* **Goal of the exercise**:
Copy out each line below that has the word "your" in it.

* **Task material**:
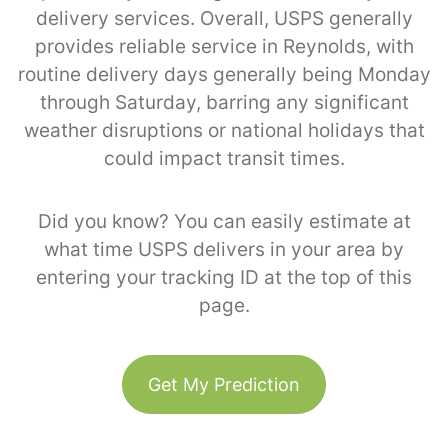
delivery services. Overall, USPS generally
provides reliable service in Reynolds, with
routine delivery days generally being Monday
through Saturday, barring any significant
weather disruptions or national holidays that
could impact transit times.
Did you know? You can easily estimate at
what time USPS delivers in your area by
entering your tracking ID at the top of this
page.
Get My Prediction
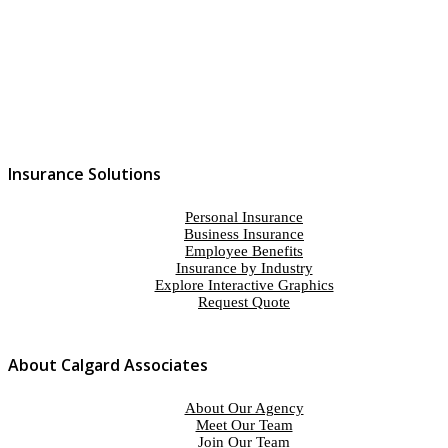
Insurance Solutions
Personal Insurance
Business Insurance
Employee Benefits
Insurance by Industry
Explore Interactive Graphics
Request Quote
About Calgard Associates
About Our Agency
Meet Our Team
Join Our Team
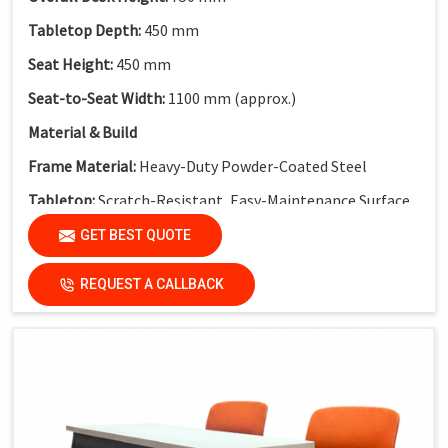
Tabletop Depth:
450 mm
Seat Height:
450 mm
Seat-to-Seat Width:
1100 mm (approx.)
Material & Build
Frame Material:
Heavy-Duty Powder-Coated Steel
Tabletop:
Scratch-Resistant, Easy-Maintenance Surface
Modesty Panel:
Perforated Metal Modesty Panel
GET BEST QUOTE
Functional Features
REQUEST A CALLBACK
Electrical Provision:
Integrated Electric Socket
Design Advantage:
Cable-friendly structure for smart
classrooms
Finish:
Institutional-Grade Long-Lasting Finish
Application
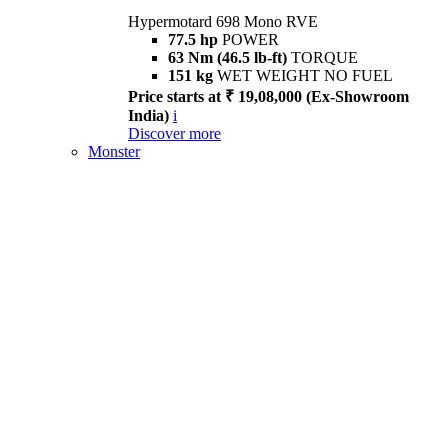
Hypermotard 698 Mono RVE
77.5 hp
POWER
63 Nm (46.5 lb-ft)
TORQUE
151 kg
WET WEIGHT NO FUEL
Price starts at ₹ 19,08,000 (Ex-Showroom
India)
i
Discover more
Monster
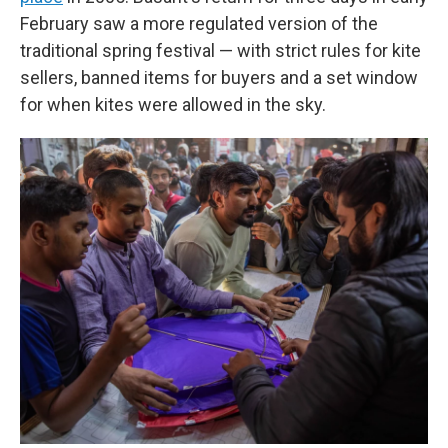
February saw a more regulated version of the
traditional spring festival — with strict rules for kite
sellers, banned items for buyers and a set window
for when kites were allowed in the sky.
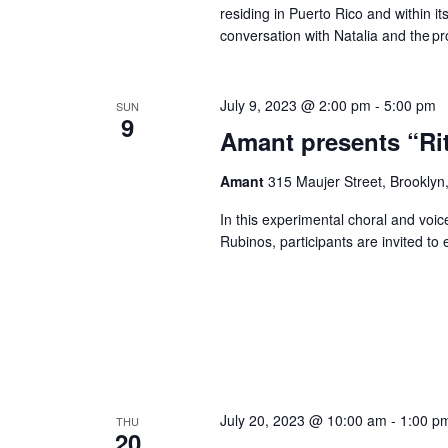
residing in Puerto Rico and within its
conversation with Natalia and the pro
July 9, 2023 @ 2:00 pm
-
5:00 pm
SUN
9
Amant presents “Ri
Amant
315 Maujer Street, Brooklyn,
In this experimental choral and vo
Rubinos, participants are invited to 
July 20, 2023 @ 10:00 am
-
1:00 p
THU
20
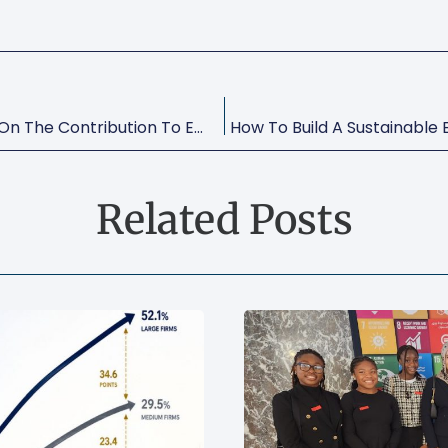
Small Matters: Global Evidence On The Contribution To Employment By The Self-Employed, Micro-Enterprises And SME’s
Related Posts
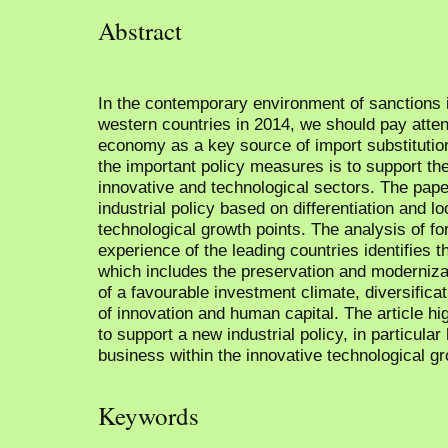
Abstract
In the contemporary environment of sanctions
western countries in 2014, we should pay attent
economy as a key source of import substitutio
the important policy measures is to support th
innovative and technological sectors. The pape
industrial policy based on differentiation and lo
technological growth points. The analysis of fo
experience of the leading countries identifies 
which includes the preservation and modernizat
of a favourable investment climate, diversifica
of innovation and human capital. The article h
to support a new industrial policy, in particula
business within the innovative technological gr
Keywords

* **Written answer**:
what time USPS delivers in your area by
entering your tracking ID at the top of this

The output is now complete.